Sunday, December 03, 2006

Why Bother?

I often wonder, in situations like this, if it just doesn't make more sense to cut and run:
WASHINGTON (Reuters) - Ridiculed as the "do-nothing" 109th U.S. Congress, the Senate and U.S. House of Representatives on Monday begin a brief session to wrap up whatever work they can, install a new defense secretary and approve money to prevent a shutdown of government services.

The Republican-led Congress will meet only for about another week before drawing to a close -- as lawmakers prepare for the new 110th Congress set to convene on January 4 under Democratic control.

Having been blown out in the November 7 elections, Republican lawmakers are getting ready to hand over to Democrats some major unfinished business, led by what to do about the increasingly unpopular Iraq war.

Republicans are also leaving unfinished long-term government funding legislation, and appear unlikely to decide whether to extend popular tax credits that expired at the end of 2005.
IF the Republicans were a party of honorable men and women, they'd probably do just that: leave this stuff for the Dems to fix. They've screwed things up enough and the American people clearly have had enough. I'm not counting on it, tho.
Congress has failed to pass nine of the 11 annual bills that fund government activities in the fiscal year that began on October 1. Farm subsidies, education, health and law enforcement are among the programs without full-year funding.

To avert government shutdowns, two temporary spending bills have already been enacted.
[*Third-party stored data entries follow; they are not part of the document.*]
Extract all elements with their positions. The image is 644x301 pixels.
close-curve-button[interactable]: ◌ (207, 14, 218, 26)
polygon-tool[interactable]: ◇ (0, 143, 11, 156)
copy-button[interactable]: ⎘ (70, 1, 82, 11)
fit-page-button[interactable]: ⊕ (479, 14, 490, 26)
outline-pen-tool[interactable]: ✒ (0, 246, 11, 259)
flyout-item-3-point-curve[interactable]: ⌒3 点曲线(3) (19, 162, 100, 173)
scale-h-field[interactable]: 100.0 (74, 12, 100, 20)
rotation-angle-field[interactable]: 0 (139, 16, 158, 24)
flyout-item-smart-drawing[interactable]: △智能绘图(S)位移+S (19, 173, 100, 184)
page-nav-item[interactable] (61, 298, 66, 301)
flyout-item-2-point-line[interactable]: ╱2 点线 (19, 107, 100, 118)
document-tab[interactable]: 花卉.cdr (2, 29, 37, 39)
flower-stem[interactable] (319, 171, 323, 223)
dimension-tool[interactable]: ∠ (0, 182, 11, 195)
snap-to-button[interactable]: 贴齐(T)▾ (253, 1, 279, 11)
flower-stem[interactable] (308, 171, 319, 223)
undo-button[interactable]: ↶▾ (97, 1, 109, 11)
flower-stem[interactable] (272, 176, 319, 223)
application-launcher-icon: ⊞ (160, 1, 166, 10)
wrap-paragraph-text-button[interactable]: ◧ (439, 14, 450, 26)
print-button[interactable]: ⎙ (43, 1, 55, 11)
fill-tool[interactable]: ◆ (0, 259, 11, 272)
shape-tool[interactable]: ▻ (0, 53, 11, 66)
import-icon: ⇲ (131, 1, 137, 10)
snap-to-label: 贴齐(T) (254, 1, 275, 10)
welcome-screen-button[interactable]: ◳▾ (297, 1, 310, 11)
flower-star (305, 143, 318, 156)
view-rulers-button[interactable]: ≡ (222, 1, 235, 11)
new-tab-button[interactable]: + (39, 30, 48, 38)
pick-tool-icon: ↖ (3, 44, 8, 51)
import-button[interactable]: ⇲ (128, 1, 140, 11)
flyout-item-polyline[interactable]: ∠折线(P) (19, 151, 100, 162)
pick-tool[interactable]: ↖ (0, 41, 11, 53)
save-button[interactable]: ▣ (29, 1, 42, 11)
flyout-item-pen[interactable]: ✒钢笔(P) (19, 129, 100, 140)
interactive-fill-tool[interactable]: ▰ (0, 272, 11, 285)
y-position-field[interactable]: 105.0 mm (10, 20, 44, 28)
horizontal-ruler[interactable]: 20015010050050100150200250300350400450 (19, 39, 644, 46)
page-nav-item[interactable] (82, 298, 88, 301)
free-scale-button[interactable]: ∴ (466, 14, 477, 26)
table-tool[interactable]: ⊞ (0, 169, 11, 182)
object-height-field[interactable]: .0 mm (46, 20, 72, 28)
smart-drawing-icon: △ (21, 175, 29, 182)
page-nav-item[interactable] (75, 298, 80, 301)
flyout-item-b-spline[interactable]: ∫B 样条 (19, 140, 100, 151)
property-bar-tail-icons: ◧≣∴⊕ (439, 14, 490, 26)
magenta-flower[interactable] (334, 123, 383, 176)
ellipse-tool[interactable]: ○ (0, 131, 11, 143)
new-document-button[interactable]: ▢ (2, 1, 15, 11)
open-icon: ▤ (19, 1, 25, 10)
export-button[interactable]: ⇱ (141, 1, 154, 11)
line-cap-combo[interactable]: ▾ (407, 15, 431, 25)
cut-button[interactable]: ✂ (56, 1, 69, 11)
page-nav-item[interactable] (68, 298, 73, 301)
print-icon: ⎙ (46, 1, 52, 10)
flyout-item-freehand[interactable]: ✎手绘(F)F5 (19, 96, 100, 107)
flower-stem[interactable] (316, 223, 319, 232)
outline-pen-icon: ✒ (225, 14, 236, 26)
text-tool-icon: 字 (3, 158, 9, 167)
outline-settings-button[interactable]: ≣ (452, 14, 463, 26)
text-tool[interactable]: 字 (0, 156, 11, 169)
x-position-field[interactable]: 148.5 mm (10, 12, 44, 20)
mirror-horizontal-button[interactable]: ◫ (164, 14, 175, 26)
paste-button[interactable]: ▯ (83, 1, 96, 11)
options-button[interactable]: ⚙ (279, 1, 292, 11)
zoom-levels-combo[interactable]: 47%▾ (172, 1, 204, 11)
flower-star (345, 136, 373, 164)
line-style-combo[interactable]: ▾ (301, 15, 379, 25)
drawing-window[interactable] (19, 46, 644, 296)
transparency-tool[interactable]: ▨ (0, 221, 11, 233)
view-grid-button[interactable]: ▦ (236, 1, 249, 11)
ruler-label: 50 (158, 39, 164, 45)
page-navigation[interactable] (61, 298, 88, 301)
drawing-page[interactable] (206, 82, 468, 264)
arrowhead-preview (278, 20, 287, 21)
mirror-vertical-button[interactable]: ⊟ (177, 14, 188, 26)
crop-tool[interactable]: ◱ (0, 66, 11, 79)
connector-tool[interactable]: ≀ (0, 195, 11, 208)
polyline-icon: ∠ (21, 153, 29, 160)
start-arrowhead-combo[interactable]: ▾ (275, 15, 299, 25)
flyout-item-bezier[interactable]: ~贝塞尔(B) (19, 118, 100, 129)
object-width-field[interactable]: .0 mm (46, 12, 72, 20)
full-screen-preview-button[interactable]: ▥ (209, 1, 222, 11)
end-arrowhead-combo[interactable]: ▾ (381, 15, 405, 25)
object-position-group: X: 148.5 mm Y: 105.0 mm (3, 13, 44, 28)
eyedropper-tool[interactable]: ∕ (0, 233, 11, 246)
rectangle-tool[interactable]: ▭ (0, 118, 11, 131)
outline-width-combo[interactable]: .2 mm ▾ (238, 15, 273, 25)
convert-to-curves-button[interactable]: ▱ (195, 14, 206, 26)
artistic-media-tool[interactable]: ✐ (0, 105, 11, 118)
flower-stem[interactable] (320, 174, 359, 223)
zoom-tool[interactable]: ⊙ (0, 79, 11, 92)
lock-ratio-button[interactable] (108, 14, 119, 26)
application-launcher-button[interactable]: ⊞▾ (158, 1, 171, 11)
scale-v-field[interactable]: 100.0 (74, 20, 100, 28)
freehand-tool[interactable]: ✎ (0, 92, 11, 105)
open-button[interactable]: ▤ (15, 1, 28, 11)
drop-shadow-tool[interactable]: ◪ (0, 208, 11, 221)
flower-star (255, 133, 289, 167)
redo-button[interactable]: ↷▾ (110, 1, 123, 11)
The latest expires on Friday and Congress is expected to pass a third stopgap funding bill that would keep U.S. agencies running through February 15.
I'm not sure they should bother. Perhaps closing the government down and giving the Dems a fresh start to clean house would make more sense. Oh...but count on one partisan thing to be sure to get done this session:
A House ethics panel is poised to release a report on its investigation into former Rep. Mark Foley's sexually explicit electronic messages to teenage interns and what fellow Republicans knew about the matter.
Right. After all, we wouldn't want the parties truly responsible to be held accountable. Which I think is what the November 7 election was all about.